▶ _DESCRIPTION OF THE TASK_:
Print exactly what appears from the line containing "Segment every instance" through the final line of the data below, pictures excluded.

BEGIN EXERCISE MATERIALS

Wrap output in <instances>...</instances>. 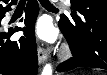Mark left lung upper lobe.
<instances>
[{"instance_id":"5c2ea615","label":"left lung upper lobe","mask_w":107,"mask_h":75,"mask_svg":"<svg viewBox=\"0 0 107 75\" xmlns=\"http://www.w3.org/2000/svg\"><path fill=\"white\" fill-rule=\"evenodd\" d=\"M71 4L70 16L62 14L59 25L77 41L74 52L78 55H89L91 46L82 37V28L85 21L93 22L100 18L107 19V0H71Z\"/></svg>"}]
</instances>
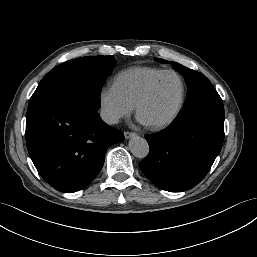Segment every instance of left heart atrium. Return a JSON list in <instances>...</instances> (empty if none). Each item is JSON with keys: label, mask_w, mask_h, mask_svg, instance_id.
Segmentation results:
<instances>
[{"label": "left heart atrium", "mask_w": 257, "mask_h": 257, "mask_svg": "<svg viewBox=\"0 0 257 257\" xmlns=\"http://www.w3.org/2000/svg\"><path fill=\"white\" fill-rule=\"evenodd\" d=\"M138 121L142 124H147V121L143 117H141L140 115L138 116Z\"/></svg>", "instance_id": "1"}]
</instances>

END EXERCISE MATERIALS

▶ _RESULT OF THIS EXERCISE_:
Segment every instance of left heart atrium. Return a JSON list in <instances>...</instances> (empty if none). Each item is JSON with keys: label, mask_w, mask_h, mask_svg, instance_id.
Segmentation results:
<instances>
[{"label": "left heart atrium", "mask_w": 257, "mask_h": 257, "mask_svg": "<svg viewBox=\"0 0 257 257\" xmlns=\"http://www.w3.org/2000/svg\"><path fill=\"white\" fill-rule=\"evenodd\" d=\"M138 121L142 124H147V121L143 117H141L140 115L138 116Z\"/></svg>", "instance_id": "1"}]
</instances>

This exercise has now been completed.